Pelatihan ini diikuti oleh para pelaku UMKM binaan PNM Cirebon, terutama ibu-ibu pembatik dan pedagang kecil, yang selama ini menjadi penggerak ekonomi mikro di wilayah Cirebon dan sekitarnya. Melalui pendekatan ilmu, teknologi, dan kreativitas desain, kegiatan ini bertujuan membantu para pengrajin batik mengembangkan inovasi produk, memperluas jangkauan pasar secara digital, dan meningkatkan daya saing produk lokal di era modern.
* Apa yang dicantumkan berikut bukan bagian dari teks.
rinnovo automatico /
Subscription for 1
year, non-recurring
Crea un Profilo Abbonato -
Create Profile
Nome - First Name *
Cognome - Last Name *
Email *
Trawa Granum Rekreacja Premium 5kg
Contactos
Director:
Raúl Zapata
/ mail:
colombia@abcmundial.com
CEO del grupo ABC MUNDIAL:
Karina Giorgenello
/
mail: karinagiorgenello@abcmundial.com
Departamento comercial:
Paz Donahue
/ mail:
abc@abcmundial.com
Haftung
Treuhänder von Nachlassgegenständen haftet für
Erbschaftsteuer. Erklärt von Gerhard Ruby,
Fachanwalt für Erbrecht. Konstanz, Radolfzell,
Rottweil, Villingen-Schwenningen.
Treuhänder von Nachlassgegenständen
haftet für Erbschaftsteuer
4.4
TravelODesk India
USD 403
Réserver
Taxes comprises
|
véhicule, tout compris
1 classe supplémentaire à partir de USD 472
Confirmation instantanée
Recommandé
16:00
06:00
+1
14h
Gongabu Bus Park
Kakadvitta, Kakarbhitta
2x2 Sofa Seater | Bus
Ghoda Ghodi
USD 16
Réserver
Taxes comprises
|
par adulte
“Puji syukur kita panjatkan kepada Tuhan Yang Maha Esa, karena melalui kegiatan ini kami dapat mendampingi para pengrajin batik dan pelaku UMKM untuk lebih kreatif, adaptif, dan siap menghadapi pasar digital. Kami percaya, desain bukan sekadar bentuk, tetapi juga nilai dan moral yang dapat membangun kehidupan masyarakat,” ujar perwakilan AIDIA Ciayumajakuning, Jerry Dounald Rahajaan, M.Sn., yang juga melibatkan tim dan alumni Desain Komunikasi Visual (DKV) Universitas Kuningan (UNIKU) sebagai fasilitator pelatihan.
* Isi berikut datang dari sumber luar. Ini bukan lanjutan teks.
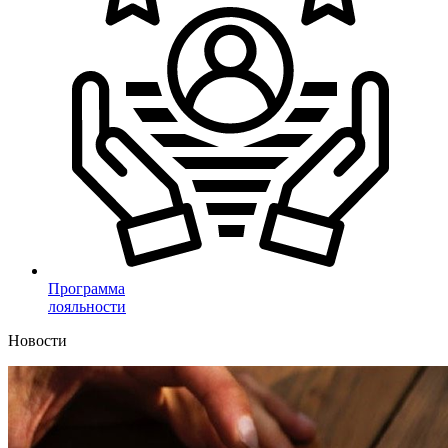
Программа
лояльности
Новости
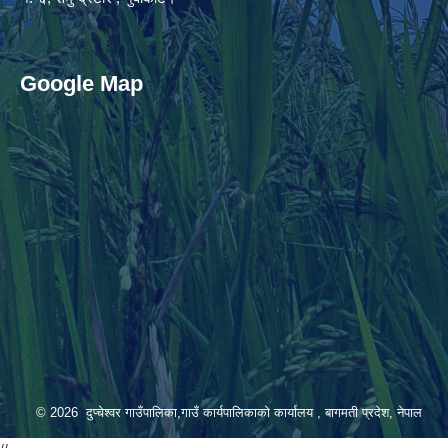
Google Map
© 2026 दुप्चेश्वर गाउँपालिका,गाउँ कार्यपालिकाको कार्यालय , बागमती प्रदेश, नेपाल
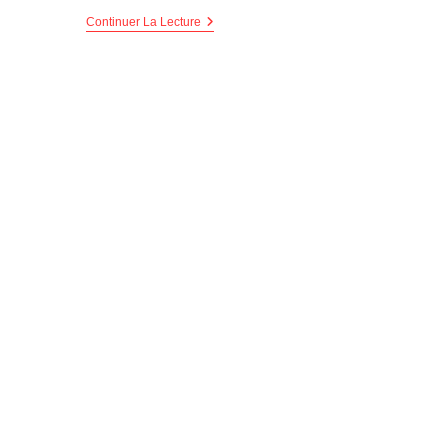
Continuer La Lecture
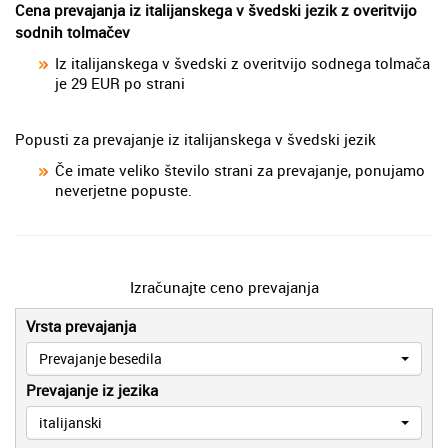
Cena prevajanja iz italijanskega v švedski jezik z overitvijo
sodnih tolmačev
Iz italijanskega v švedski z overitvijo sodnega tolmača
je 29 EUR po strani
Popusti za prevajanje iz italijanskega v švedski jezik
Če imate veliko število strani za prevajanje, ponujamo
neverjetne popuste.
Izračunajte ceno prevajanja
Vrsta prevajanja
Prevajanje besedila
Prevajanje iz jezika
italijanski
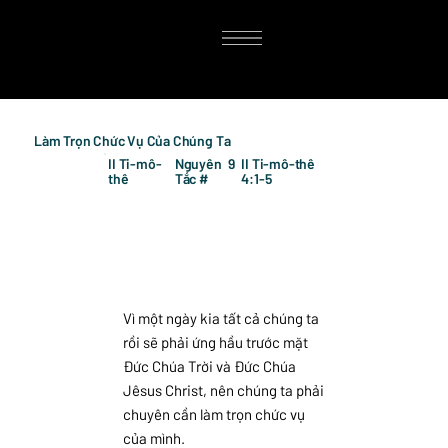
Làm Trọn Chức Vụ Của Chúng Ta
II Ti-mô-
Nguyên
9
II Ti-mô-thê
thê
Tắc #
4:1-5
Vì một ngày kia tất cả chúng ta
rồi sẽ phải ứng hầu trước mặt
Đức Chúa Trời và Đức Chúa
Jêsus Christ, nên chúng ta phải
chuyên cần làm trọn chức vụ
của mình.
Selama dua hari pelatihan, para peserta dibekali dengan materi branding, strategi pemasaran digital, pembuatan konten promosi, dan praktik langsung fotografi produk menggunakan ponsel Samsung. Dalam sesi praktik, peserta belajar membuat foto produk yang menarik untuk diunggah ke marketplace dan media sosial, sekaligus mendapat pendampingan dalam pembuatan logo usaha yang merepresentasikan identitas produk masing-masing.
Menariknya, meskipun sebagian besar peserta berasal dari latar belakang pendidikan dasar (lulusan SD), mereka menunjukkan antusiasme tinggi dan cepat beradaptasi dengan teknologi baru. Banyak di antara mereka berhasil membuat akun marketplace dan mulai memahami cara memasarkan produknya secara online.
Perwakilan dari Samsung Indonesia menyampaikan dukungannya terhadap kegiatan ini sebagai bagian dari komitmen perusahaan untuk memberdayakan masyarakat melalui teknologi yang mudah diakses dan aplikatif. “Kami ingin teknologi Samsung bisa menjadi alat pemberdayaan, bukan sekadar perangkat, terutama bagi para pelaku UMKM perempuan,” ungkapnya.
Program ini juga menjadi langkah nyata AIDIA Indonesia dalam mengimplementasikan visi besarnya:
“Desain sebagai Penciptaan Moral, dan Desain sebagai Penciptaan Nilai.”
AIDIA Ciayumajakuning berharap kolaborasi seperti ini terus berlanjut di masa mendatang agar dampak positif program pemberdayaan dapat dirasakan lebih luas oleh masyarakat, khususnya di wilayah Ciayumajakuning (Cirebon, Indramayu, Majalengka, dan Kuningan).
“Semoga kegiatan seperti ini menjadi inspirasi bagi berbagai pihak untuk terus bersinergi menciptakan perubahan — dari daerah, oleh daerah, untuk Indonesia,” tutup perwakilan AIDIA Ciayumajakuning.